WFDD reports the City of Greensboro will no longer accept glass at its recycling facilities, effective July 1. The City Council voted to make the move at last night’s meeting. The reason—Greensboro would soon start paying its recycling service to handle glass, instead of the other way around:

Until now, the city’s recycling company Republic Services had been paying Greensboro $15 dollars a ton for its recycling, generating $375,000 annually for city coffers. But Waste Reduction Supervisor Tori Carle says that with handling costs soaring, and China halting virtually all recycled paper and plastic imports last year, huge supply and very little demand have led to tough choices.

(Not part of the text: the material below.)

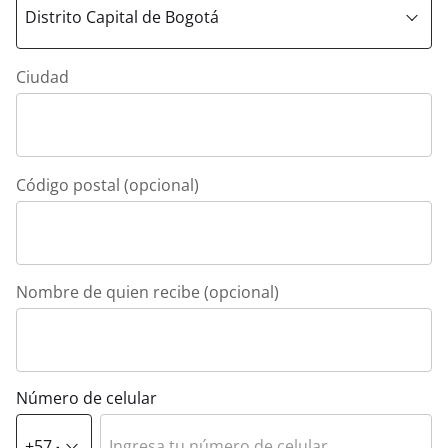
Ciudad
Código postal (opcional)
Nombre de quien recibe (opcional)
Número de celular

“We’re going to start out at $30, move to $60 next fiscal year, and then $90 for the remainder of the contract,” says Carle. “And that might seem like a big shock like, ‘Oh, my gosh! Greensboro is going to be paying $11 million dollars over the life of this contract. That’s so much.’ But there are many other communities having to rip the Band-Aid off and they’re going right out the door having to pay $125 dollars a ton.”

And where will the glass end up? You guessed it—the landfill. As Wired quotes an expert in its story on the chaos surrounding the world recycling market–this will be a “real eye opener for a lot of folks who love to feel good about putting their recycling in their blue bin and then it magically turns into something else.”